After decoding, 33 types of vocal organ movement characteristic indicators are obtained, which are then decoded into 32 speech parameters (including pitch, voicing, etc.), and finally speech sound waves are synthesized based on these parameters.
To analyze the accuracy of the synthesized speech in reproducing real speech, the researchers compared the sonic features of the original speech with the synthesized speech and found that the speech decoded by the neural network reproduced the individual phonemes in the original sentence uttered by the patient quite completely, as well as the natural connections and pauses between phonemes.

Afterwards, the researchers used crowdsourcing to ask netizens to identify the speech synthesized by the decoder. The final result was that the listeners' retelling of the synthesized speech content wasThe success rate is close to 70%.
In addition, the researchers tested the decoder's ability to synthesize speech without speaking out loud. The tester first spoke a sentence and then silently recited the same sentence (with movements but without making any sound). The results showed that the decoder's speech spectrum synthesized by the silent speech movement was similar to the spoken spectrum of the same sentence.
Milestone: Challenges and expectations coexist
“This study shows for the first time that we can generate complete spoken sentences based on an individual’s brain activity,” Chang said. “This is exciting. This is technology that is within reach, and we should be able to build clinically feasible devices for patients with language loss.”

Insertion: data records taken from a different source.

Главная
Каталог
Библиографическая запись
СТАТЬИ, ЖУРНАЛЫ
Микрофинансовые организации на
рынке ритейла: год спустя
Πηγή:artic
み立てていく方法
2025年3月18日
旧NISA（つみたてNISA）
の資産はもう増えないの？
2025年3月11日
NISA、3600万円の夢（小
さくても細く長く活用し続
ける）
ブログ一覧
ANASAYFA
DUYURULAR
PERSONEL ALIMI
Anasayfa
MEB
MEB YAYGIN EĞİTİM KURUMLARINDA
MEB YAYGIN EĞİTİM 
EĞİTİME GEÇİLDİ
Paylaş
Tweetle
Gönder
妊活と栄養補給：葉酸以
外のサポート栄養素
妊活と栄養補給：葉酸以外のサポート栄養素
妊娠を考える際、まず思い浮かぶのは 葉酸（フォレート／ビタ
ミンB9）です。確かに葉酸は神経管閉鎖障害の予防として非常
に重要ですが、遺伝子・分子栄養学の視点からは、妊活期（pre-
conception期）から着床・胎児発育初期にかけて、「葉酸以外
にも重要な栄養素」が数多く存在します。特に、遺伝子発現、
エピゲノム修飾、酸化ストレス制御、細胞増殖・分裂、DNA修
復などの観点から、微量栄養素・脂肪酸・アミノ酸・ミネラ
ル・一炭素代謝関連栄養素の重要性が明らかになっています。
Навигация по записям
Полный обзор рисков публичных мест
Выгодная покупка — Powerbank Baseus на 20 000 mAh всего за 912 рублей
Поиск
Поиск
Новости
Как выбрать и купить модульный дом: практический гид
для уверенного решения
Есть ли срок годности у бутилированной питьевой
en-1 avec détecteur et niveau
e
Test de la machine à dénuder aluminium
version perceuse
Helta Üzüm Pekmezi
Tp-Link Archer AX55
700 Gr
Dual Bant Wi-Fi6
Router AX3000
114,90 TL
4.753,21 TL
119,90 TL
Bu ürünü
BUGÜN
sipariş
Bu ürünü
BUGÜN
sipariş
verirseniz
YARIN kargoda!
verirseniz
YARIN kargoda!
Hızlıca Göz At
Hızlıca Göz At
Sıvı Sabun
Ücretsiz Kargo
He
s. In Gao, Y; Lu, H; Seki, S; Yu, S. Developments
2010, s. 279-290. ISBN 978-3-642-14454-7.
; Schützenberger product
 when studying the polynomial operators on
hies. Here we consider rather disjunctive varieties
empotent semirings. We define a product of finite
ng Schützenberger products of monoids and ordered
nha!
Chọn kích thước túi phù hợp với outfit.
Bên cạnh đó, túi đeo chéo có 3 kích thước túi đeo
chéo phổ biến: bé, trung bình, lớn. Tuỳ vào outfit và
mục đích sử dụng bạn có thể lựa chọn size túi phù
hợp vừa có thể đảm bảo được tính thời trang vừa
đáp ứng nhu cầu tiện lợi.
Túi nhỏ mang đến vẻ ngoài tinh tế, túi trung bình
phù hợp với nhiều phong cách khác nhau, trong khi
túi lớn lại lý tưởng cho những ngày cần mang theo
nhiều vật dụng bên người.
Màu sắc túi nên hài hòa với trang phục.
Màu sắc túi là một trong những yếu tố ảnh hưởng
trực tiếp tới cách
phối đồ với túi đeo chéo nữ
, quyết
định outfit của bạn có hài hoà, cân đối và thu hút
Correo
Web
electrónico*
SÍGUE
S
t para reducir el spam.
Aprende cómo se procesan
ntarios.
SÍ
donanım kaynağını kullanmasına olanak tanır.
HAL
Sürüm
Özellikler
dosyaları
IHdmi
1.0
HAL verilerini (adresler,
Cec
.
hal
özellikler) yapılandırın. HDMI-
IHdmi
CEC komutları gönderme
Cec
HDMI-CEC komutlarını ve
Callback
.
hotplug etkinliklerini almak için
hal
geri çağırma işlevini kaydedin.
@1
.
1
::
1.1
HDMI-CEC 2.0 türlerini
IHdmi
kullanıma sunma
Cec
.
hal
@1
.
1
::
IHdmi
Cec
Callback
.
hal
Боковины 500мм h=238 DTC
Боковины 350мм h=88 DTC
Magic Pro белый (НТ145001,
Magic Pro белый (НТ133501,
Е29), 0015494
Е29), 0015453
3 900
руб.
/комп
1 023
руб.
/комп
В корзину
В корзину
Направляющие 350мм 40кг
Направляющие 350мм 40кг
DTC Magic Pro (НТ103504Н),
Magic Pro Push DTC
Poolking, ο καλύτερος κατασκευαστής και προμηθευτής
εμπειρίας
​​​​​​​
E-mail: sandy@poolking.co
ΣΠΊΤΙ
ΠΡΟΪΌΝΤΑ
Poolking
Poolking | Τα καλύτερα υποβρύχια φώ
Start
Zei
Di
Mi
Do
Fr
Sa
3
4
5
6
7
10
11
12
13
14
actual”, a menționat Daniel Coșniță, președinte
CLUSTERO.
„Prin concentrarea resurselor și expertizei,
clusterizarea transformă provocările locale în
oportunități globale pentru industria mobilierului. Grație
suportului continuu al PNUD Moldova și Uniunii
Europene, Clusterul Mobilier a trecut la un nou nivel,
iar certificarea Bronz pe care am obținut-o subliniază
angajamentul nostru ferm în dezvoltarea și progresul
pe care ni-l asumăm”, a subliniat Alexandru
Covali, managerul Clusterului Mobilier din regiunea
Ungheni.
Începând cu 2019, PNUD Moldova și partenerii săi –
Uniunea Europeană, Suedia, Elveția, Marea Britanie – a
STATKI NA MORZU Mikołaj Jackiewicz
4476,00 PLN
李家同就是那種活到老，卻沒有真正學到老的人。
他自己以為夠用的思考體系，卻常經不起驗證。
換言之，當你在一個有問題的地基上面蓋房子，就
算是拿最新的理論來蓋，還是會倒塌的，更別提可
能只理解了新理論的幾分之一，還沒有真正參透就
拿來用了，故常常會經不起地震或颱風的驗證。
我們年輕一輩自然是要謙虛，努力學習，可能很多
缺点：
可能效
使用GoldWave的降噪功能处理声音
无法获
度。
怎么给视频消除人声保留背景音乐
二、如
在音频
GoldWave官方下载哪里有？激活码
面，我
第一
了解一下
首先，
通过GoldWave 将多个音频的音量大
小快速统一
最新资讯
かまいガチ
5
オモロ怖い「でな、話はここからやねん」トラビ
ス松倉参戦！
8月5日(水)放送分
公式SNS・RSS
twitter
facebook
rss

Gopala Anumanchipalli, first author of the paper, added: "I am proud to have brought together expertise in neuroscience, linguistics, and machine learning to be part of this important milestone in helping people with neurological disabilities."
Of course, there are still many challenges to truly achieve 100% speech synthesis in brain-computer interface voice interaction, such as whether patients can accept invasive surgery to install electrodes, whether the brain waves in the experiment are the same as those of real patients, etc.
However, from this study, we sawSpeech synthesis brain-computer interface is no longer just a concept.
We hope that one day in the future, people with speech disorders will be able to regain the ability to "speak" and express their thoughts as soon as possible.